**TASK REQUIREMENTS:** The result should be the full listing copied exactly, with no pictures in it.

SUPPLIED ENTRIES section start

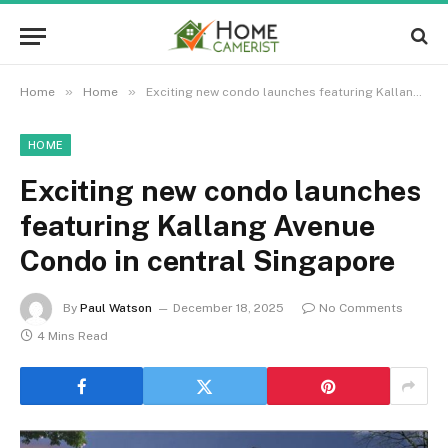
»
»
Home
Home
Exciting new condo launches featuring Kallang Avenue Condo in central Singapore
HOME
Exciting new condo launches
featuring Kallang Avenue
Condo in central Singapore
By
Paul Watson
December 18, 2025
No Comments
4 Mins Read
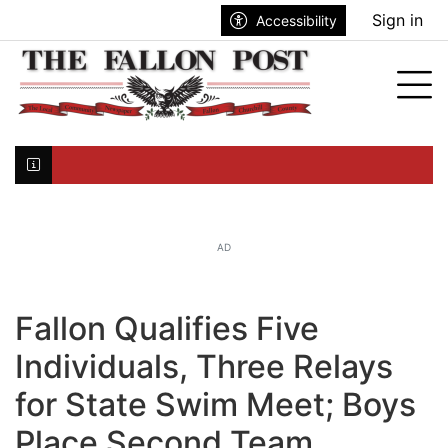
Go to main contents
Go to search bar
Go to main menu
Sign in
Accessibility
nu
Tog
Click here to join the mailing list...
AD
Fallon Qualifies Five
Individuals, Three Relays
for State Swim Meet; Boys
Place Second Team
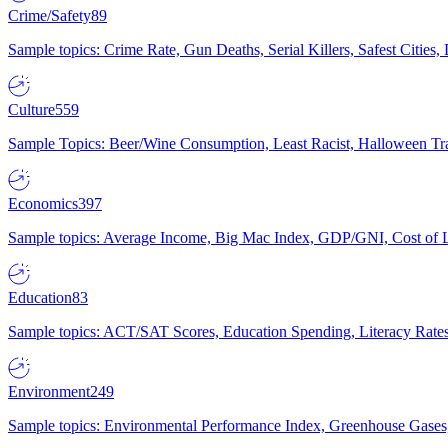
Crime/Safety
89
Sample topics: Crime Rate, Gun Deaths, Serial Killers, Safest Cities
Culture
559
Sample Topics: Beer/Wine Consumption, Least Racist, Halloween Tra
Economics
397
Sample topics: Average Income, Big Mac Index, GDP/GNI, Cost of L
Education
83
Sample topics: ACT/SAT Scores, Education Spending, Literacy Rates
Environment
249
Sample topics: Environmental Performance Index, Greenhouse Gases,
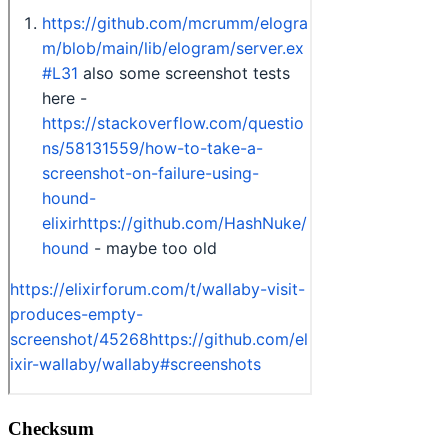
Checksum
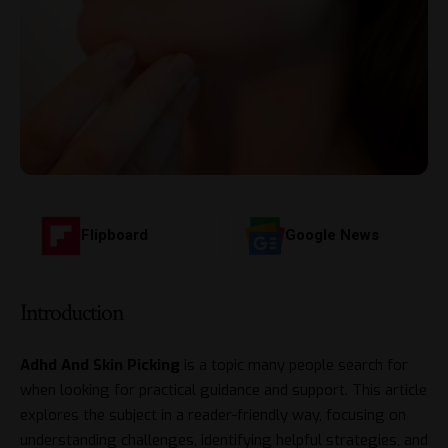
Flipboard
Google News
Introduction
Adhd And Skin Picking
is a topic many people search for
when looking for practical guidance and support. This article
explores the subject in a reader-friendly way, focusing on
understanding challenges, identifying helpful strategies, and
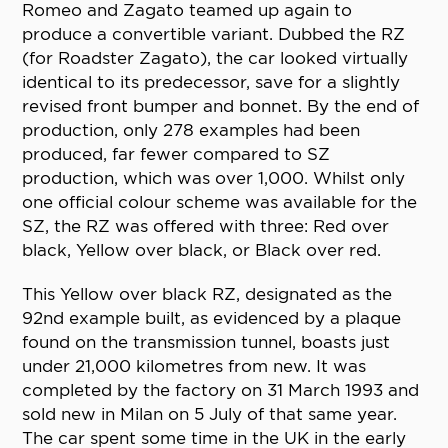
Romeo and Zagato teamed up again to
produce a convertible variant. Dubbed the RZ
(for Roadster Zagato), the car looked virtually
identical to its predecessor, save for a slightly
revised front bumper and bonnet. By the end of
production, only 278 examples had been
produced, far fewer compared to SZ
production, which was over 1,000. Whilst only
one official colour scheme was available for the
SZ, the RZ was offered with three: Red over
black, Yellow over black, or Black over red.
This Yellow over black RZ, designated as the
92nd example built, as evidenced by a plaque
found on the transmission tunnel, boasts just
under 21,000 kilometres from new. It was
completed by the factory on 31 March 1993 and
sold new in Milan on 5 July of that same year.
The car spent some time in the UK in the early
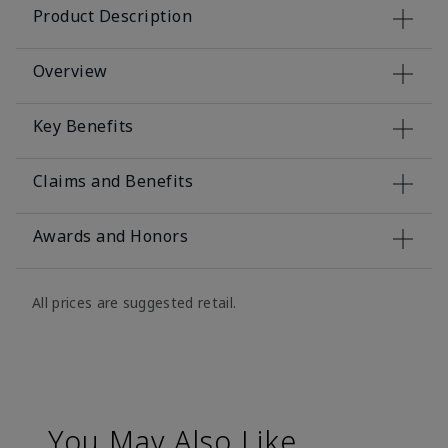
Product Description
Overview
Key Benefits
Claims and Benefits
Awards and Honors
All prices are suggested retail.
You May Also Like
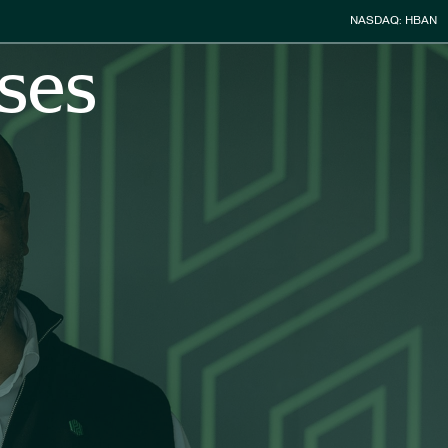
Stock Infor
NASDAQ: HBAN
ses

SUPPLIED ENTRIES section end

**ANSWER BELOW:**
»
»
Home
Home
Exciting new condo launches featuring Kallang Avenue Condo in central Singapore
HOME
Exciting new condo launches
featuring Kallang Avenue
Condo in central Singapore
By
Paul Watson
December 18, 2025
No Comments
4 Mins Read
Go to main contents
Go to search bar
Go to main menu
Sign in
Accessibility
nu
Tog
Click here to join the mailing list...
AD
Fallon Qualifies Five
Individuals, Three Relays
for State Swim Meet; Boys
Place Second Team
Crime/Safety
89
Sample topics: Crime Rate, Gun Deaths, Serial Killers, Safest Cities
Culture
559
Sample Topics: Beer/Wine Consumption, Least Racist, Halloween Tra
Economics
397
Sample topics: Average Income, Big Mac Index, GDP/GNI, Cost of L
Education
83
Sample topics: ACT/SAT Scores, Education Spending, Literacy Rates
Environment
249
Sample topics: Environmental Performance Index, Greenhouse Gases,
Checksum
Flipboard
Google News
Introduction
Adhd And Skin Picking
is a topic many people search for
when looking for practical guidance and support. This article
explores the subject in a reader-friendly way, focusing on
understanding challenges, identifying helpful strategies, and
Romeo and Zagato teamed up again to
produce a convertible variant. Dubbed the RZ
(for Roadster Zagato), the car looked virtually
identical to its predecessor, save for a slightly
revised front bumper and bonnet. By the end of
production, only 278 examples had been
produced, far fewer compared to SZ
production, which was over 1,000. Whilst only
one official colour scheme was available for the
SZ, the RZ was offered with three: Red over
black, Yellow over black, or Black over red.
This Yellow over black RZ, designated as the
92nd example built, as evidenced by a plaque
found on the transmission tunnel, boasts just
under 21,000 kilometres from new. It was
completed by the factory on 31 March 1993 and
sold new in Milan on 5 July of that same year.
The car spent some time in the UK in the early
Product Description
Overview
Key Benefits
Claims and Benefits
Awards and Honors
All prices are suggested retail.
You May Also Like
Stock Infor
NASDAQ: HBAN
ses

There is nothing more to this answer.